Apache Flume Introduction

What is Apache Flume?

Apache Flume is a tool for designed for feeding streaming data into HDFS or hbase.

Objective: The main objective of Flume is to capture streaming data from various web servers to HDFS.

Introduction

* Flume is a simple pipeline structure with three roles,

  1. Source
  2. Channel
  3. Sink

Source defines from where streaming data comes for example network traffic, social media, and email messages.

Channel is a path connecting between source and sink.

Sink is a destination i.e hdfs or hbase.

* It has a distributed system used for aggregating the files to a single location.

* It has in-built features like reliability, recovery mechanisms and fault tolerant.

* Apache Flume used in online analytic application.

* Flume allows data collection in batch mode as well as streaming mode.

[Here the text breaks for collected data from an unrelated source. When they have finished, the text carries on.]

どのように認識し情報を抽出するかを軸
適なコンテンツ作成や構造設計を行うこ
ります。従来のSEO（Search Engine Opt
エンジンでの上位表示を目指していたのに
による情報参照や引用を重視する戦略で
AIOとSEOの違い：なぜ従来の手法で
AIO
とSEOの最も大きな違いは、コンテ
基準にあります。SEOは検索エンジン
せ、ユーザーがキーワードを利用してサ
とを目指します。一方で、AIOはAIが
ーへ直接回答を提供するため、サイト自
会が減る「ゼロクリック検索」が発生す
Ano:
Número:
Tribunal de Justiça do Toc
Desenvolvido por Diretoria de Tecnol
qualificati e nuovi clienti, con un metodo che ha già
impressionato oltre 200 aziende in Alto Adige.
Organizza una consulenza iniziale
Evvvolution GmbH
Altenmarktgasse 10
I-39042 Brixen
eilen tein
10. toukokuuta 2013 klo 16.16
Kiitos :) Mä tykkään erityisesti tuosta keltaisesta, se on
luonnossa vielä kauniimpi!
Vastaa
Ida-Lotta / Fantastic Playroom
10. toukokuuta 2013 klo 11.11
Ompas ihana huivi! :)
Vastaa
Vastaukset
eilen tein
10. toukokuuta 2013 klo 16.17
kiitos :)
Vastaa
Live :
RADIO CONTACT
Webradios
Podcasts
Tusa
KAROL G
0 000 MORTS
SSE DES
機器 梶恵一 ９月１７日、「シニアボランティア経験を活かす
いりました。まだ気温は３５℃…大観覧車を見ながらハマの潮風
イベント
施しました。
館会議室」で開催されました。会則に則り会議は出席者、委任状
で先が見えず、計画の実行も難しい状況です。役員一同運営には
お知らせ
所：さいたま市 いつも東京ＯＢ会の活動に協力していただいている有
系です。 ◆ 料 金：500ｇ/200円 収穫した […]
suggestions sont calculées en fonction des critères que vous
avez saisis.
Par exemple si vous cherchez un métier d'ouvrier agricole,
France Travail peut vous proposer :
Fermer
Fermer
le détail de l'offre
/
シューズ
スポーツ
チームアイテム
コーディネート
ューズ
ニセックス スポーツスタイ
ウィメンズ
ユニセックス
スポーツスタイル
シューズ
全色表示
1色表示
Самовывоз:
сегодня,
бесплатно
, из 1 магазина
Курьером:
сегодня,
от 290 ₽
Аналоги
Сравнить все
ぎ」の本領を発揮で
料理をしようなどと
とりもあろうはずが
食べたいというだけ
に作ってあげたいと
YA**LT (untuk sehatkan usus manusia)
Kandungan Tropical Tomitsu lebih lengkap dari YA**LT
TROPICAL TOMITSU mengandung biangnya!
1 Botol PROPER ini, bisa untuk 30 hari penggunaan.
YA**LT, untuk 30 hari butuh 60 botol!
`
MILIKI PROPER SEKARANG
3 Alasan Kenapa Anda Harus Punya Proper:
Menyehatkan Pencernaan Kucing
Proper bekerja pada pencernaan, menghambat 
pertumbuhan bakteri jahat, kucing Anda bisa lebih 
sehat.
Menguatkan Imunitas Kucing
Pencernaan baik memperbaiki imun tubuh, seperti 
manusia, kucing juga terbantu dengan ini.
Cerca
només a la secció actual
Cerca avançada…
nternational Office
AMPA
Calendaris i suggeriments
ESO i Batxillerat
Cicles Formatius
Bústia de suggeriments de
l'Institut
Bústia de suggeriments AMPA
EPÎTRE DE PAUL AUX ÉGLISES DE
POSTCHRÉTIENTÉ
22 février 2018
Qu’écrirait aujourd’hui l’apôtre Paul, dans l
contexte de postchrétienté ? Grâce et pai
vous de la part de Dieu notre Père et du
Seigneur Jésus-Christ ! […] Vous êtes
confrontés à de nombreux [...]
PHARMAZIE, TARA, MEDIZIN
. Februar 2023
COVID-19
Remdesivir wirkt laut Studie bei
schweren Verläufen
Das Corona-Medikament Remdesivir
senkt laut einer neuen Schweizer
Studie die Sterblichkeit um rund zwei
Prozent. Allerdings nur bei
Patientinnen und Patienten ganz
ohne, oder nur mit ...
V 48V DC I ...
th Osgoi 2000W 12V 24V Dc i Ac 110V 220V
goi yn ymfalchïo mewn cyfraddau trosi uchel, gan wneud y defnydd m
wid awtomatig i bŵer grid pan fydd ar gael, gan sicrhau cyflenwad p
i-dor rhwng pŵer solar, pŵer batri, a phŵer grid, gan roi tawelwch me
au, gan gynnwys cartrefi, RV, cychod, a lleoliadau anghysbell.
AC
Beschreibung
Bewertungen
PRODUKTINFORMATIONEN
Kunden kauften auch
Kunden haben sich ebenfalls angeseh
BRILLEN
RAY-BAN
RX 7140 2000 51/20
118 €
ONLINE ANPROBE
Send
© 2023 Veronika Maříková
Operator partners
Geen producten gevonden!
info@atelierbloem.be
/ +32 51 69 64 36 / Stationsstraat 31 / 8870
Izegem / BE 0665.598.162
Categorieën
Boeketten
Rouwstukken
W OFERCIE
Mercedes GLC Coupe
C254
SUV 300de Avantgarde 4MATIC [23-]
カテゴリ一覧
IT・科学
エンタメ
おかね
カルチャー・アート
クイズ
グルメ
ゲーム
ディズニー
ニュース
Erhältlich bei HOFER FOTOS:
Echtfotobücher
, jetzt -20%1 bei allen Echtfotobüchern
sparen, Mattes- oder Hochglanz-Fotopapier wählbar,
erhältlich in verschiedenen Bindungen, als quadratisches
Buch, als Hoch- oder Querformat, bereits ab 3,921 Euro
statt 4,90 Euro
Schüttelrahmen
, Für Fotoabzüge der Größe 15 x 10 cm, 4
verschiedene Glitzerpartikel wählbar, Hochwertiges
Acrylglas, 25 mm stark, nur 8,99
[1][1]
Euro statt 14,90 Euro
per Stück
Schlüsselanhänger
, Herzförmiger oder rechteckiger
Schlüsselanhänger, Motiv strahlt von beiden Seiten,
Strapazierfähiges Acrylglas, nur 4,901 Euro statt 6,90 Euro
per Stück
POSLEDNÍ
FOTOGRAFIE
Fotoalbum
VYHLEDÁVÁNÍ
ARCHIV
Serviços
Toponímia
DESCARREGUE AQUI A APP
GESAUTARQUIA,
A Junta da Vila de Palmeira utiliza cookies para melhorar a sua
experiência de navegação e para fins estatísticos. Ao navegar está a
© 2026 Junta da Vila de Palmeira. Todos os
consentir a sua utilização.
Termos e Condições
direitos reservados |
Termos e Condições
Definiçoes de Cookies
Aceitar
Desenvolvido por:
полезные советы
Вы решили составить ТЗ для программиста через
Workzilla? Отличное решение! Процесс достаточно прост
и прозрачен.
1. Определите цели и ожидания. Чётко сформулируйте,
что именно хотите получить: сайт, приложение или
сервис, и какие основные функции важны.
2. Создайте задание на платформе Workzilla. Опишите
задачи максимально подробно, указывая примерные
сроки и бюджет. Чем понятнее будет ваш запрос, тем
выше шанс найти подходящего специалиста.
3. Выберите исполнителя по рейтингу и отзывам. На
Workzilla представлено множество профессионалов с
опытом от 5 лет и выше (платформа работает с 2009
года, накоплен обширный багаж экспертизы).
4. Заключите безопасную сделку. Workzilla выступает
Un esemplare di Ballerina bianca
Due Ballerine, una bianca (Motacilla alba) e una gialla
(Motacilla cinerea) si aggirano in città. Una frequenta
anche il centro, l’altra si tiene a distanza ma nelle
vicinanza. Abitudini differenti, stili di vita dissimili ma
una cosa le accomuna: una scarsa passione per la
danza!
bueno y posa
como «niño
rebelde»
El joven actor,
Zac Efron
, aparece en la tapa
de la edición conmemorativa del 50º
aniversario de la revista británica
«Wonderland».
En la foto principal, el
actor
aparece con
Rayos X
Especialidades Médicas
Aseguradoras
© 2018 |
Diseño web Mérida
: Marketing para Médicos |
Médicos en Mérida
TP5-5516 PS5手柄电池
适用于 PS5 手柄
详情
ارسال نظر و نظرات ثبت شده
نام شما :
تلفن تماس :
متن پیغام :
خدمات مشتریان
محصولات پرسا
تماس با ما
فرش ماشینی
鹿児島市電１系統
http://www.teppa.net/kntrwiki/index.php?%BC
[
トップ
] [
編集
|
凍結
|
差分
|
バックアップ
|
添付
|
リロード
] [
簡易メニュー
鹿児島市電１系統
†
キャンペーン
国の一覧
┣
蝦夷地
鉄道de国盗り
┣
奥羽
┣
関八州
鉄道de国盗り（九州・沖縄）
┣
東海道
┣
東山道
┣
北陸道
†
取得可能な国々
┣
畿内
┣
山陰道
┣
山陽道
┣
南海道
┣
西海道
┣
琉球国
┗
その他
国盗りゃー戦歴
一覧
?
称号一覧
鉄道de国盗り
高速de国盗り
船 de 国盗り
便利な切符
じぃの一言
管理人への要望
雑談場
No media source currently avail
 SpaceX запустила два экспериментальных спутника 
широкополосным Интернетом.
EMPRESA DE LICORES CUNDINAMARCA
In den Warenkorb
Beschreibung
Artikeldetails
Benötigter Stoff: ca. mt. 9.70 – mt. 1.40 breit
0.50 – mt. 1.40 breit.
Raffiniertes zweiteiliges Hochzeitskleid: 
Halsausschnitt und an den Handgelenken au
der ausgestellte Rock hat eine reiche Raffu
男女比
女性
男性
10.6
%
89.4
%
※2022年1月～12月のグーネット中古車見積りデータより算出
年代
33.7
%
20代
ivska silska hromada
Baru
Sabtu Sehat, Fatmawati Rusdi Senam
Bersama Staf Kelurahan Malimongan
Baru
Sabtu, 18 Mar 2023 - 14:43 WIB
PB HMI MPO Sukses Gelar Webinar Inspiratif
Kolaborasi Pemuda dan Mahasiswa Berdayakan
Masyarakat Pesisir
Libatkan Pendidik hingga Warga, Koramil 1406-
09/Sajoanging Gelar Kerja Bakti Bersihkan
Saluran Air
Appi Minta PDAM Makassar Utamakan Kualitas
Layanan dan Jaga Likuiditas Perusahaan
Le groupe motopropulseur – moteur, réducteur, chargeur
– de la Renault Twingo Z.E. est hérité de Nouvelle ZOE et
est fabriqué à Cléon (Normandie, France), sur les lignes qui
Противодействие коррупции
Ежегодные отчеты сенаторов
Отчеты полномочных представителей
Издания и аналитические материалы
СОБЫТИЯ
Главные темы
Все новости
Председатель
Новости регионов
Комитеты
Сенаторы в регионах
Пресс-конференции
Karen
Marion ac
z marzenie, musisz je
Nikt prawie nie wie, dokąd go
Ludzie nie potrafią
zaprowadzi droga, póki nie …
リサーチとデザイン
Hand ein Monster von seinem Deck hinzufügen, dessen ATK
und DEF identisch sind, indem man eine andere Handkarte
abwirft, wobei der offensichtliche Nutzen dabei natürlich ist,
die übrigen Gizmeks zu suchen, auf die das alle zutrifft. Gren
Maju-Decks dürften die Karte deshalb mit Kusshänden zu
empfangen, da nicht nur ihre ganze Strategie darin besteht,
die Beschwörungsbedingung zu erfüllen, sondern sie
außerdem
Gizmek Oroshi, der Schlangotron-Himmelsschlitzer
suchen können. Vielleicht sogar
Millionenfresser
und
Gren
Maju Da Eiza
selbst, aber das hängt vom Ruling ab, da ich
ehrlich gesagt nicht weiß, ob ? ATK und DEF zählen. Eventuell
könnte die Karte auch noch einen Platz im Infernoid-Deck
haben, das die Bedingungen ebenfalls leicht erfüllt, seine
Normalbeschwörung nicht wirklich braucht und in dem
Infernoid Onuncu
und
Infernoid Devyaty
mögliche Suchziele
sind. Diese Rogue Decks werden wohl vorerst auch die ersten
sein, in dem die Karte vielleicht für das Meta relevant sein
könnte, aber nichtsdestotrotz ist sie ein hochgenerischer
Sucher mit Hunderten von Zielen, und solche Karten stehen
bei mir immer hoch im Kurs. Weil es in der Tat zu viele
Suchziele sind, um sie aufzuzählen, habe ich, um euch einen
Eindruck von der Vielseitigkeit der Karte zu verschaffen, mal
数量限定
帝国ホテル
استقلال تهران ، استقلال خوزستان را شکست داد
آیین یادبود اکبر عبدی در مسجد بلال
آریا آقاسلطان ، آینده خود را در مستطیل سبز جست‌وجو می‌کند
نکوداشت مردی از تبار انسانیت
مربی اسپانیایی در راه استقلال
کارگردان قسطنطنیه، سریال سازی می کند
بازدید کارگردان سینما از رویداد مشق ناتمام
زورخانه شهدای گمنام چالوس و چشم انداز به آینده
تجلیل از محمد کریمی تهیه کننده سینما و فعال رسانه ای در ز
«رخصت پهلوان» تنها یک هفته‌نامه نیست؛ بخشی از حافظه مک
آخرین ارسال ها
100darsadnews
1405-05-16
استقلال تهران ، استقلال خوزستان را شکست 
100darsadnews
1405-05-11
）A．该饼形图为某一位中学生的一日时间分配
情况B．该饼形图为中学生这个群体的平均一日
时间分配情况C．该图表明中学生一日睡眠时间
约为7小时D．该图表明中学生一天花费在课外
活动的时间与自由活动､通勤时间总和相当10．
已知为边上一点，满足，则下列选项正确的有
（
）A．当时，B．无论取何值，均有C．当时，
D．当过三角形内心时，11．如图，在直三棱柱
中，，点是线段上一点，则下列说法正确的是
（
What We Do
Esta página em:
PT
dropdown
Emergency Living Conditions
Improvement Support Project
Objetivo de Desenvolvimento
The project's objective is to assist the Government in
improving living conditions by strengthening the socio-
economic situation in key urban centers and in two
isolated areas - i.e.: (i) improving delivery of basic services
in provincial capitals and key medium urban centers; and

* Flume used to write data from multiple sources into a single destination.

Why Flume?

  1. In order to ingest large streaming data into hdfs or hbase we need Flume.
  2. It performs collecting and aggregating streaming data.
  3. Flume able to collect data in real-time as well as batch mode.
  4. Apache Flume is a highly reliable, distributed, and configurable
  5. It is open source software so beginners and students easily download from the net.
  6. It gives low latency and high throughput.
  7. Easy and centralized management using web UI (user interface) or console.

Where Flume can be used?

Some of the companies are using Flumes,

  1. Goibibo  is a India’s Largest Online hotel,travelling booking Company, daily it generates hug amount of streaming data of customres, so it choose flume as better choice to transfer logs from the production systems into HDFS. The streaming data is stored in HDFS for future analysis of Business up and downs.
  2. Mozilla is a open source web browser uses flume for the BuildBot project along with Elastic Search.
  3. Capillary technologies use Flume for aggregating logs from 25 machines in production.

Conclusion

Apache Flume is mainly designed to transfer bulk streaming data from various web sources to hdfs. flume is widely used in online analytics. It is an open source tool available in bigdata hadoop.

Reference

http://flume.apache.org/index.html

That’s all about the Apache Flume introduction, It is a better choice for analyzing  streaming data in bigdata hadoop.